> **DIRECTIONS**
Please transcribe the entries below without omitting a single character.

(Beginning of RECORDS TO PROCESS)

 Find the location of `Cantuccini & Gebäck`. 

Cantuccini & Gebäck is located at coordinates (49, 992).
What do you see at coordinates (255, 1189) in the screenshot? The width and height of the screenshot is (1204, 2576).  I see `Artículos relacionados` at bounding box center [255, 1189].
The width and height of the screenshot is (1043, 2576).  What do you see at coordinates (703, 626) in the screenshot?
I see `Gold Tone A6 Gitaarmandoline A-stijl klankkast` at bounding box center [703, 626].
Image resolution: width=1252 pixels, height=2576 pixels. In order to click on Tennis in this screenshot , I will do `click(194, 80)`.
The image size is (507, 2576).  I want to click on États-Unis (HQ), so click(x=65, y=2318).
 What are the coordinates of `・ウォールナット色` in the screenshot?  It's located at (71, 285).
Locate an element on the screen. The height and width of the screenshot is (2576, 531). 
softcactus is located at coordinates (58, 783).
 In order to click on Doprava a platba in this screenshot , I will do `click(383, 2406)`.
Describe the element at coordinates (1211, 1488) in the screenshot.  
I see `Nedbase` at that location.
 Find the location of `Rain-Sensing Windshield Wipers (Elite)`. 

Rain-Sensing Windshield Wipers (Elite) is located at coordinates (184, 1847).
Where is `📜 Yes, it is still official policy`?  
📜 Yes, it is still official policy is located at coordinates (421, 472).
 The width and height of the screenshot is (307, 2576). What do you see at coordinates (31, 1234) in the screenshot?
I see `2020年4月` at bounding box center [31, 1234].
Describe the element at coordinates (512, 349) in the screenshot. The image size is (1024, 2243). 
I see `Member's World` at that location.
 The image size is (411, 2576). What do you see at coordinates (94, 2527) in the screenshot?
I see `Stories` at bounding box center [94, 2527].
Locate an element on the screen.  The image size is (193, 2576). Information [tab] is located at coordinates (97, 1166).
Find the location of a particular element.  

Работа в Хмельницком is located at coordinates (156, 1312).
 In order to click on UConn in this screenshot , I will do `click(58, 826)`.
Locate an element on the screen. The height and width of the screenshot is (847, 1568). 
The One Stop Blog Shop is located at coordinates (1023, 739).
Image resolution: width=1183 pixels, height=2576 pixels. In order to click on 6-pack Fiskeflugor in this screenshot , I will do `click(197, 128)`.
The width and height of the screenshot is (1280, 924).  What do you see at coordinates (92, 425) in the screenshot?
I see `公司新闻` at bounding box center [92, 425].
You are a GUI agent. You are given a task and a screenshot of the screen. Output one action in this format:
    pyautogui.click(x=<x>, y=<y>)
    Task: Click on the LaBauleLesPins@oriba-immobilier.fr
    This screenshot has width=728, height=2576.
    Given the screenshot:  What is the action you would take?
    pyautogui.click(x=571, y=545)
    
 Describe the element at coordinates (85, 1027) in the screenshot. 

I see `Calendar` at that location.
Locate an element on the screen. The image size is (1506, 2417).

(End of RECORDS TO PROCESS)

> **YOUR RESPONSE**
 Find the location of `Cantuccini & Gebäck`. 

Cantuccini & Gebäck is located at coordinates (49, 992).
What do you see at coordinates (255, 1189) in the screenshot? The width and height of the screenshot is (1204, 2576).  I see `Artículos relacionados` at bounding box center [255, 1189].
The width and height of the screenshot is (1043, 2576).  What do you see at coordinates (703, 626) in the screenshot?
I see `Gold Tone A6 Gitaarmandoline A-stijl klankkast` at bounding box center [703, 626].
Image resolution: width=1252 pixels, height=2576 pixels. In order to click on Tennis in this screenshot , I will do `click(194, 80)`.
The image size is (507, 2576).  I want to click on États-Unis (HQ), so click(x=65, y=2318).
 What are the coordinates of `・ウォールナット色` in the screenshot?  It's located at (71, 285).
Locate an element on the screen. The height and width of the screenshot is (2576, 531). 
softcactus is located at coordinates (58, 783).
 In order to click on Doprava a platba in this screenshot , I will do `click(383, 2406)`.
Describe the element at coordinates (1211, 1488) in the screenshot.  
I see `Nedbase` at that location.
 Find the location of `Rain-Sensing Windshield Wipers (Elite)`. 

Rain-Sensing Windshield Wipers (Elite) is located at coordinates (184, 1847).
Where is `📜 Yes, it is still official policy`?  
📜 Yes, it is still official policy is located at coordinates (421, 472).
 The width and height of the screenshot is (307, 2576). What do you see at coordinates (31, 1234) in the screenshot?
I see `2020年4月` at bounding box center [31, 1234].
Describe the element at coordinates (512, 349) in the screenshot. The image size is (1024, 2243). 
I see `Member's World` at that location.
 The image size is (411, 2576). What do you see at coordinates (94, 2527) in the screenshot?
I see `Stories` at bounding box center [94, 2527].
Locate an element on the screen.  The image size is (193, 2576). Information [tab] is located at coordinates (97, 1166).
Find the location of a particular element.  

Работа в Хмельницком is located at coordinates (156, 1312).
 In order to click on UConn in this screenshot , I will do `click(58, 826)`.
Locate an element on the screen. The height and width of the screenshot is (847, 1568). 
The One Stop Blog Shop is located at coordinates (1023, 739).
Image resolution: width=1183 pixels, height=2576 pixels. In order to click on 6-pack Fiskeflugor in this screenshot , I will do `click(197, 128)`.
The width and height of the screenshot is (1280, 924).  What do you see at coordinates (92, 425) in the screenshot?
I see `公司新闻` at bounding box center [92, 425].
You are a GUI agent. You are given a task and a screenshot of the screen. Output one action in this format:
    pyautogui.click(x=<x>, y=<y>)
    Task: Click on the LaBauleLesPins@oriba-immobilier.fr
    This screenshot has width=728, height=2576.
    Given the screenshot:  What is the action you would take?
    pyautogui.click(x=571, y=545)
    
 Describe the element at coordinates (85, 1027) in the screenshot. 

I see `Calendar` at that location.
Locate an element on the screen. The image size is (1506, 2417).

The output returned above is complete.